His statements had little effect, because a just a few days ago, the settlers returned and lit new fires in the heart of Taybeh, burning the cars of several villagers and leaving threatening graffiti on its walls.
Will Mike Huckabee do something about this? Write him a letter and ask him to do so.

P.S.: Inside Taybeh’s Melkite church
After surveying the burned land, Abuna Jacques-Noble Abed took us into his nearby Melkite church. We were curious, having never been deep inside one, and Abuna Jacques was a jolly, deeply spiritual man—the kind of person whose very presence makes you want to draw closer to God.

“This is Heaven’s Door,” Abuna said, waving his hand reverently towards the iconostasis, graciously allowing me to knock on it and sing a bit of Dylan.
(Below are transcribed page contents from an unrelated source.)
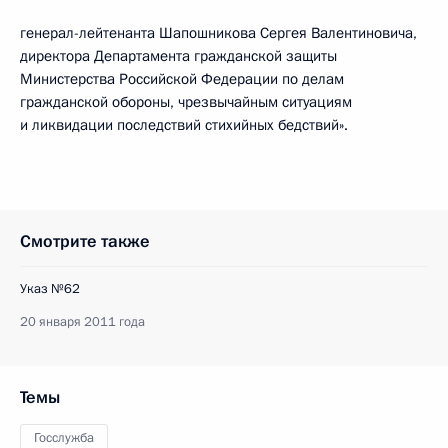
генерал-лейтенанта Шапошникова Сергея Валентиновича,
директора Департамента гражданской защиты
Министерства Российской Федерации по делам
гражданской обороны, чрезвычайным ситуациям
и ликвидации последствий стихийных бедствий».
Смотрите также
Указ №62
20 января 2011 года
Темы
Госслужба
Then he took us behind the iconostasis, into the holy of holies, where a bit of sanctified bread is always kept inside a dove suspended over the altar. He spoke about the unity of the Body of Christ between East and West, equality between male and female. He talked about the way of Jesus, his transfiguration and ours—if we continue to follow him through his life and death and resurrection. I’d been reading Ezekiel, and as he spoke I saw wheels within the wheels all around the church, the four living creatures. For a moment, I felt as though we were surrounded by chariots of fire.
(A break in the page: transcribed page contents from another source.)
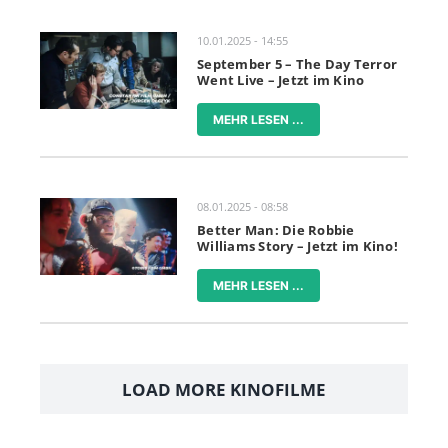
10.01.2025 - 14:55
September 5 – The Day Terror
Went Live – Jetzt im Kino
MEHR LESEN ...
08.01.2025 - 08:58
Better Man: Die Robbie
Williams Story – Jetzt im Kino!
MEHR LESEN ...
LOAD MORE KINOFILME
Maybe it was the thought that Jesus once retreated here. Maybe it was the nuns who showed us the old Parable House in Taybeh earlier that day, with a place for animals beneath and an upper floor for the family—local families living as they had since biblical times—and a sense of the deep history of this little village. Maybe it was the fires within us and the fire-starters roaming outside.
The fire was part lament that so much of the organic history of the Holy Land continues to be wiped out by an aggressive movement that seeks to claim sole heritage to these ancient biblical stories, lament that this paradigm of religious exclusivity has robbed all of us of a deeper richness that could only enlighten and bless us all.
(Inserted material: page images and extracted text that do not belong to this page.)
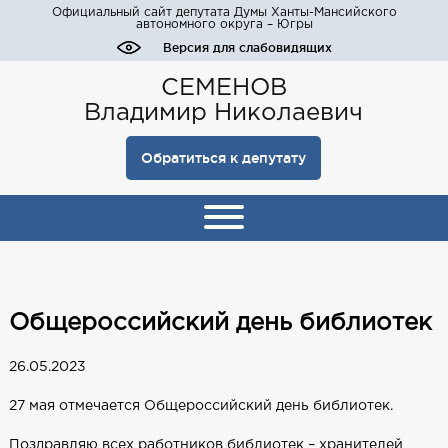
Официальный сайт депутата Думы Ханты-Мансийского
автономного округа – Югры
Версия для слабовидящих
СЕМЕНОВ
Владимир Николаевич
Обратиться к депутату
Общероссийский день библиотек
26.05.2023
27 мая отмечается Общероссийский день библиотек.
Поздравляю всех работников библиотек – хранителей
But in the lament was also a fire of worship, because despite all of this, the wheels within the wheels were spinning and the dove was flying and the tradition here was alive and burning in the heart of the local priests. A different fire than the strange fire offered by poor, destitute Menahi and his morally-deluded followers, and all those who think that by blessing them, they are blessing God. They, of all the people around Taybeh, are the most at risk of another kind of fire—that of judgment. I am being very serious when I say, let us pray for them to repent from their violence, entitlement and delusions of grandeur.
And let me repeat: Taybeh (and all that remains of Palestine) is under repeated attack and we will lose it without international intervention. They have issued a call for help. Will we answer? The intervention must not be merely against a few of the most radical settlers, but against the settler movement and its accompanying occupation and apartheid, which is backed by the state of Israel, which is backed by the United States—the global empire.
Let us pray for the protection of Taybeh, that the holy fire will remain in the hearts of the faithful, even if they face martyrdom. I have seen the difference between saints and sinners in the land—and Taybeh is one such place that makes this distinction very stark.